Collected data
-------
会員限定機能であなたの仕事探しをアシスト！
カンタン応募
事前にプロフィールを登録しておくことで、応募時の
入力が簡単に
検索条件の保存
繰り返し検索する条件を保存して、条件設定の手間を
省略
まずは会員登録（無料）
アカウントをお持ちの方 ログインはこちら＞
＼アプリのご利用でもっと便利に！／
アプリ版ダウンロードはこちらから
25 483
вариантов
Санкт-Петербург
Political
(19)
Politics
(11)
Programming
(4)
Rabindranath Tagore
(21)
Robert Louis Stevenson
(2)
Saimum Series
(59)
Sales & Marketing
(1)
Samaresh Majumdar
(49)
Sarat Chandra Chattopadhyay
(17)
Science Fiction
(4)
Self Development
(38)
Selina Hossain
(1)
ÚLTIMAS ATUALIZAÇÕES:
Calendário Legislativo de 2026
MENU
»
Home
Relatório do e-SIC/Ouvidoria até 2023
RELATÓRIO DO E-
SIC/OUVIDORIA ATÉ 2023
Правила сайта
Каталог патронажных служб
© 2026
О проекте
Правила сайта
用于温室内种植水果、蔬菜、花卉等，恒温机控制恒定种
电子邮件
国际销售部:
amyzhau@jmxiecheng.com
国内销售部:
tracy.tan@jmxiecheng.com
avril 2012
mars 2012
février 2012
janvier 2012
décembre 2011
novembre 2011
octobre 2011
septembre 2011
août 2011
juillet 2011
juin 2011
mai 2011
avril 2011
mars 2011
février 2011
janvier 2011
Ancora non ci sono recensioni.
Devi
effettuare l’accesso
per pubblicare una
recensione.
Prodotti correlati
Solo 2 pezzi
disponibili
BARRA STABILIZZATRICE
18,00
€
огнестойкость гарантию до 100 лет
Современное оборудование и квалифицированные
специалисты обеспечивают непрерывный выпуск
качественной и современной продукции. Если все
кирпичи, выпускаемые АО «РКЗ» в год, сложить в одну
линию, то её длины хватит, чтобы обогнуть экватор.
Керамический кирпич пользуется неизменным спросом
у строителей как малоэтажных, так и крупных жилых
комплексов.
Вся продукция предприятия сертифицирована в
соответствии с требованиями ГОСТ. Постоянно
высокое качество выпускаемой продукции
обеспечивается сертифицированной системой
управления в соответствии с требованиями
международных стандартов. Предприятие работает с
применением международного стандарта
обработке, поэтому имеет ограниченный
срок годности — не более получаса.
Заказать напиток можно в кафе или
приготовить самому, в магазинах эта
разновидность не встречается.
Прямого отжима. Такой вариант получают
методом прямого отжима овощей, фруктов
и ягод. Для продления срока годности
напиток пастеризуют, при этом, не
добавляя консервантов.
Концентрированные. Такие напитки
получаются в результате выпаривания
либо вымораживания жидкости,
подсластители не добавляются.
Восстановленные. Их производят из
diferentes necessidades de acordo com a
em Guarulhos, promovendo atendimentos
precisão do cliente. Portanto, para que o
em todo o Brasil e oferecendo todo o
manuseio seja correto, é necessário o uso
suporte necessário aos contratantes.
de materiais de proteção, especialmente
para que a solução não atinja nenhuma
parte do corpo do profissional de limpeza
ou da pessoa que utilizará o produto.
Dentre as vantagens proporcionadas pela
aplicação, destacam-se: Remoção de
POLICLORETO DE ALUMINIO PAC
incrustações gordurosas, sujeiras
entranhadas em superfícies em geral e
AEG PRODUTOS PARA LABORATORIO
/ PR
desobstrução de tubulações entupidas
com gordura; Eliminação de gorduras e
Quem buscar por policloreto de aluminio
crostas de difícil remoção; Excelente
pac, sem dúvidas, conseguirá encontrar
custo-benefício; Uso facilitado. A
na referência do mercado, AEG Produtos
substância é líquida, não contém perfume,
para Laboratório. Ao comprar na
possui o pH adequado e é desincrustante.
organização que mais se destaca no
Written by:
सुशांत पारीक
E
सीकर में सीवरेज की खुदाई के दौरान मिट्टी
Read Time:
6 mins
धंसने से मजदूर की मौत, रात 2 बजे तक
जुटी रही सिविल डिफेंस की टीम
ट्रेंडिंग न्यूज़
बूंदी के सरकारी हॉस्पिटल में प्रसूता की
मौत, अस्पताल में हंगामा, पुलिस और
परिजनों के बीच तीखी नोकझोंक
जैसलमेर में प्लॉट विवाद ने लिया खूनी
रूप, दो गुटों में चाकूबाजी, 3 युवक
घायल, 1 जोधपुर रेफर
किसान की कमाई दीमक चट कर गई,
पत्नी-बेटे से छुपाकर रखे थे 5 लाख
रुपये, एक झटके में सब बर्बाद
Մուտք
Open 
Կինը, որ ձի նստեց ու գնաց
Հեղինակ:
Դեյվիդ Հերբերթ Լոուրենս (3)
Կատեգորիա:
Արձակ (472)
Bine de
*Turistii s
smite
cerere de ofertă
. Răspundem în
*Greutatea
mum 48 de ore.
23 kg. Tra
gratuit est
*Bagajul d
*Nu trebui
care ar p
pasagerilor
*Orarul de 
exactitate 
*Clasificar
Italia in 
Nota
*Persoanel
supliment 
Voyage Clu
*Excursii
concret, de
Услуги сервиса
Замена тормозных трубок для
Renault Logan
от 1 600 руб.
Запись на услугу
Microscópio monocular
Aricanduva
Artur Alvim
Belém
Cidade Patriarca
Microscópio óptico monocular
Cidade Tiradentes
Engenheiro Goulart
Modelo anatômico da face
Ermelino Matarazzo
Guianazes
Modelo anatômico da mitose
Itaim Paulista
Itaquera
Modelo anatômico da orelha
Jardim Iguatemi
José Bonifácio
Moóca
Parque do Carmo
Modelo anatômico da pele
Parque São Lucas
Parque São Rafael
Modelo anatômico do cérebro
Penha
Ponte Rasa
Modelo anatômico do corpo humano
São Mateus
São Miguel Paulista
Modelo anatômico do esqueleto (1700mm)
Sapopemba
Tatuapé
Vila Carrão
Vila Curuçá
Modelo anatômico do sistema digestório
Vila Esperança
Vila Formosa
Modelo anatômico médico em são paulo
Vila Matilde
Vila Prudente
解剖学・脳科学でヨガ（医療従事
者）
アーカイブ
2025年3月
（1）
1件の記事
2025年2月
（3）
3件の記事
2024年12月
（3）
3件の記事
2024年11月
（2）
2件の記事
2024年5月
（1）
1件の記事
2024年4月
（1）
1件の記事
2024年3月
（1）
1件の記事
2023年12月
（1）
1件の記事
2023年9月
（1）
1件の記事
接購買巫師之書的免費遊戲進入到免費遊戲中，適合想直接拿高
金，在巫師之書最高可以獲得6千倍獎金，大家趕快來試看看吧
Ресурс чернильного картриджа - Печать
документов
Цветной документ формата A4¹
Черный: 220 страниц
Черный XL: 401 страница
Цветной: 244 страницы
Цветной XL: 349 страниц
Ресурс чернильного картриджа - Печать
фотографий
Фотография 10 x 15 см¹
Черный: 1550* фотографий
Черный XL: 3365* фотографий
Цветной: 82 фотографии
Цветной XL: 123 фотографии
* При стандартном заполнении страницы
-------
→ Task objective: Could every record be printed again exactly as it reads?

→ Expected answer:
会員限定機能であなたの仕事探しをアシスト！
カンタン応募
事前にプロフィールを登録しておくことで、応募時の
入力が簡単に
検索条件の保存
繰り返し検索する条件を保存して、条件設定の手間を
省略
まずは会員登録（無料）
アカウントをお持ちの方 ログインはこちら＞
＼アプリのご利用でもっと便利に！／
アプリ版ダウンロードはこちらから
25 483
вариантов
Санкт-Петербург
Political
(19)
Politics
(11)
Programming
(4)
Rabindranath Tagore
(21)
Robert Louis Stevenson
(2)
Saimum Series
(59)
Sales & Marketing
(1)
Samaresh Majumdar
(49)
Sarat Chandra Chattopadhyay
(17)
Science Fiction
(4)
Self Development
(38)
Selina Hossain
(1)
ÚLTIMAS ATUALIZAÇÕES:
Calendário Legislativo de 2026
MENU
»
Home
Relatório do e-SIC/Ouvidoria até 2023
RELATÓRIO DO E-
SIC/OUVIDORIA ATÉ 2023
Правила сайта
Каталог патронажных служб
© 2026
О проекте
Правила сайта
用于温室内种植水果、蔬菜、花卉等，恒温机控制恒定种
电子邮件
国际销售部:
amyzhau@jmxiecheng.com
国内销售部:
tracy.tan@jmxiecheng.com
avril 2012
mars 2012
février 2012
janvier 2012
décembre 2011
novembre 2011
octobre 2011
septembre 2011
août 2011
juillet 2011
juin 2011
mai 2011
avril 2011
mars 2011
février 2011
janvier 2011
Ancora non ci sono recensioni.
Devi
effettuare l’accesso
per pubblicare una
recensione.
Prodotti correlati
Solo 2 pezzi
disponibili
BARRA STABILIZZATRICE
18,00
€
огнестойкость гарантию до 100 лет
Современное оборудование и квалифицированные
специалисты обеспечивают непрерывный выпуск
качественной и современной продукции. Если все
кирпичи, выпускаемые АО «РКЗ» в год, сложить в одну
линию, то её длины хватит, чтобы обогнуть экватор.
Керамический кирпич пользуется неизменным спросом
у строителей как малоэтажных, так и крупных жилых
комплексов.
Вся продукция предприятия сертифицирована в
соответствии с требованиями ГОСТ. Постоянно
высокое качество выпускаемой продукции
обеспечивается сертифицированной системой
управления в соответствии с требованиями
международных стандартов. Предприятие работает с
применением международного стандарта
обработке, поэтому имеет ограниченный
срок годности — не более получаса.
Заказать напиток можно в кафе или
приготовить самому, в магазинах эта
разновидность не встречается.
Прямого отжима. Такой вариант получают
методом прямого отжима овощей, фруктов
и ягод. Для продления срока годности
напиток пастеризуют, при этом, не
добавляя консервантов.
Концентрированные. Такие напитки
получаются в результате выпаривания
либо вымораживания жидкости,
подсластители не добавляются.
Восстановленные. Их производят из
diferentes necessidades de acordo com a
em Guarulhos, promovendo atendimentos
precisão do cliente. Portanto, para que o
em todo o Brasil e oferecendo todo o
manuseio seja correto, é necessário o uso
suporte necessário aos contratantes.
de materiais de proteção, especialmente
para que a solução não atinja nenhuma
parte do corpo do profissional de limpeza
ou da pessoa que utilizará o produto.
Dentre as vantagens proporcionadas pela
aplicação, destacam-se: Remoção de
POLICLORETO DE ALUMINIO PAC
incrustações gordurosas, sujeiras
entranhadas em superfícies em geral e
AEG PRODUTOS PARA LABORATORIO
/ PR
desobstrução de tubulações entupidas
com gordura; Eliminação de gorduras e
Quem buscar por policloreto de aluminio
crostas de difícil remoção; Excelente
pac, sem dúvidas, conseguirá encontrar
custo-benefício; Uso facilitado. A
na referência do mercado, AEG Produtos
substância é líquida, não contém perfume,
para Laboratório. Ao comprar na
possui o pH adequado e é desincrustante.
organização que mais se destaca no
Written by:
सुशांत पारीक
E
सीकर में सीवरेज की खुदाई के दौरान मिट्टी
Read Time:
6 mins
धंसने से मजदूर की मौत, रात 2 बजे तक
जुटी रही सिविल डिफेंस की टीम
ट्रेंडिंग न्यूज़
बूंदी के सरकारी हॉस्पिटल में प्रसूता की
मौत, अस्पताल में हंगामा, पुलिस और
परिजनों के बीच तीखी नोकझोंक
जैसलमेर में प्लॉट विवाद ने लिया खूनी
रूप, दो गुटों में चाकूबाजी, 3 युवक
घायल, 1 जोधपुर रेफर
किसान की कमाई दीमक चट कर गई,
पत्नी-बेटे से छुपाकर रखे थे 5 लाख
रुपये, एक झटके में सब बर्बाद
Մուտք
Open 
Կինը, որ ձի նստեց ու գնաց
Հեղինակ:
Դեյվիդ Հերբերթ Լոուրենս (3)
Կատեգորիա:
Արձակ (472)
Bine de
*Turistii s
smite
cerere de ofertă
. Răspundem în
*Greutatea
mum 48 de ore.
23 kg. Tra
gratuit est
*Bagajul d
*Nu trebui
care ar p
pasagerilor
*Orarul de 
exactitate 
*Clasificar
Italia in 
Nota
*Persoanel
supliment 
Voyage Clu
*Excursii
concret, de
Услуги сервиса
Замена тормозных трубок для
Renault Logan
от 1 600 руб.
Запись на услугу
Microscópio monocular
Aricanduva
Artur Alvim
Belém
Cidade Patriarca
Microscópio óptico monocular
Cidade Tiradentes
Engenheiro Goulart
Modelo anatômico da face
Ermelino Matarazzo
Guianazes
Modelo anatômico da mitose
Itaim Paulista
Itaquera
Modelo anatômico da orelha
Jardim Iguatemi
José Bonifácio
Moóca
Parque do Carmo
Modelo anatômico da pele
Parque São Lucas
Parque São Rafael
Modelo anatômico do cérebro
Penha
Ponte Rasa
Modelo anatômico do corpo humano
São Mateus
São Miguel Paulista
Modelo anatômico do esqueleto (1700mm)
Sapopemba
Tatuapé
Vila Carrão
Vila Curuçá
Modelo anatômico do sistema digestório
Vila Esperança
Vila Formosa
Modelo anatômico médico em são paulo
Vila Matilde
Vila Prudente
解剖学・脳科学でヨガ（医療従事
者）
アーカイブ
2025年3月
（1）
1件の記事
2025年2月
（3）
3件の記事
2024年12月
（3）
3件の記事
2024年11月
（2）
2件の記事
2024年5月
（1）
1件の記事
2024年4月
（1）
1件の記事
2024年3月
（1）
1件の記事
2023年12月
（1）
1件の記事
2023年9月
（1）
1件の記事
接購買巫師之書的免費遊戲進入到免費遊戲中，適合想直接拿高
金，在巫師之書最高可以獲得6千倍獎金，大家趕快來試看看吧
Ресурс чернильного картриджа - Печать
документов
Цветной документ формата A4¹
Черный: 220 страниц
Черный XL: 401 страница
Цветной: 244 страницы
Цветной XL: 349 страниц
Ресурс чернильного картриджа - Печать
фотографий
Фотография 10 x 15 см¹
Черный: 1550* фотографий
Черный XL: 3365* фотографий
Цветной: 82 фотографии
Цветной XL: 123 фотографии
* При стандартном заполнении страницы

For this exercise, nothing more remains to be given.